Power consumption of WNoC is mainly attributed to router power, wired links power and wireless links power [23], listed as:

$$\begin{aligned} P=P_\mathrm{ROUTER} + P_{\mathrm{BR}_\mathrm{LINK}} + P_{\mathrm{WR}_\mathrm{LINK}} \end{aligned}$$
(4)

where \(P_\mathrm{ROUTER}\) is associated with the number of router ports and traffic workload. \(P_{\mathrm{BR}_\mathrm{LINK}}\) is associated with port numbers of routers, link length and transmission probability. \(P_{\mathrm{WR}_\mathrm{LINK}}\) is associated with transceiver power and transmission distance.

\(P_\mathrm{ROUTER}\) is calculated by different configurations for BRs and WRs and traffic workload among them. By adding wireless routing resources, transmission load between wired networks is reduced to accelerate data transfer and eliminate congestion situations. \(P_{\mathrm{BR}_\mathrm{LINK}}\) link model is listed as:

$$\begin{aligned} P_{\mathrm{BR}_\mathrm{LINK}}=\alpha \cdot C_\mathrm{l} \cdot V_\mathrm{dd}^2 \cdot f_\mathrm{clk} \end{aligned}$$
(5)

where \(\alpha \), \(C_\mathrm{l}\), \(V_\mathrm{dd}\) and \(f_\mathrm{clk}\) denote the activity factor, load capacitance, supply voltage, and frequency, respectively. Using 65 nm ARM11MPCore which is 0.938 mm\(^2\) for an embedded design of WNoC platform, the link between processors is assumed to be 1,050 \(\upmu \)m. Because of transfer collaboration of hybrid network, we observed that WNoC consumes less link power because wireless links lower traveling hop counts so as to decrease wired link transition during the communication tasks. For wireless links power consumption, it is evaluated in an analytical way. In the scenario for different WNoC platforms, we assume that each subnetwork embraces 24 BRs with one WR, and each core occupies an area of 1 mm\(^2\), which includes a processor and a router. The largest wireless transmission distance is estimated to vary from 7.1 to 14.1 mm diagonally. Therefore, an on-chip wireless antenna with transmitter power \(-\)10 dBM can provide reliable transmission performance and energy consumption is estimated to be 4.5 pJ/bit [16].

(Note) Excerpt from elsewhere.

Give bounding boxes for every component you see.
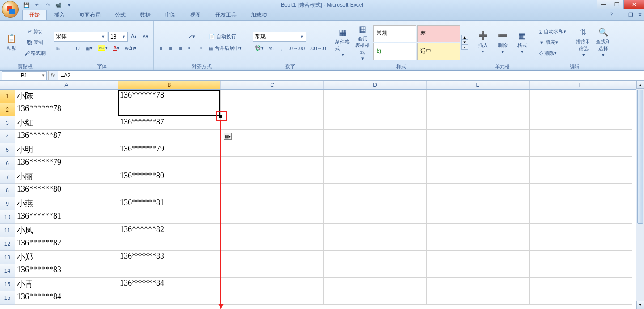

System power consumption is collected based on introduced power model and performed under various network scenarios. Figure 10 depicts power consumption comparison between baseline NoC and WNoC networks. Three different network size scenarios, including 100, 225, 400 cores (WNoC_100, WNoC_225, WNoC_400) and nine traffic patterns including random, 3tc0 to 3tc7 are compared. The results show WNoC has better power efficiency than its counterpart. WNoC architecture is superior because it utilizes long-distance wireless links to reduce latency. Packets go through less hops and access fewer FIFOs in WNoCs so that the overall power consumption decreases accordingly. Different network sizes result in the same conclusion where the improvement is up to 15 %. The saving is significant especially in traffic patterns with more long-distance transmission tasks such as 3tc4–3tc7 and in larger network sizes which manifest WNoC’s advantages. The cases of 3tc0–3tc3 demonstrate moderate improvement which is attributed to local traffic behaviors. By providing better power efficiency and enhanced transmission latency, adopting wireless links improves performance and energy consumption of tasks themselves. On the other hand, a shorter active time allows the system to enter the power-saving mode earlier to save energy for the rest of data transmission time.

Fig. 10
figure 10

Comparison of average power consumption in baseline NoC and WNoC networks

5 Conclusion

We developed a novel WNoC architecture which is composed of a hybrid wired and wireless network. An intelligent routing algorithm was devised to balance the utilization of two networks so that network congestion is avoided. We employed virtual channels in WNoC architecture to ensure deadlock-free routing. It is also shown that applying SA optimization techniques can effectively find optimal locations for wireless routers so that inter-node distance is minimized. By applying long-distance wireless links to bypass wired multi-hop communications, simulation results demonstrated that communication latency and overall network throughput were improved. Evaluation of hardware cost and power consumption also shows the feasibility of WNoC architecture.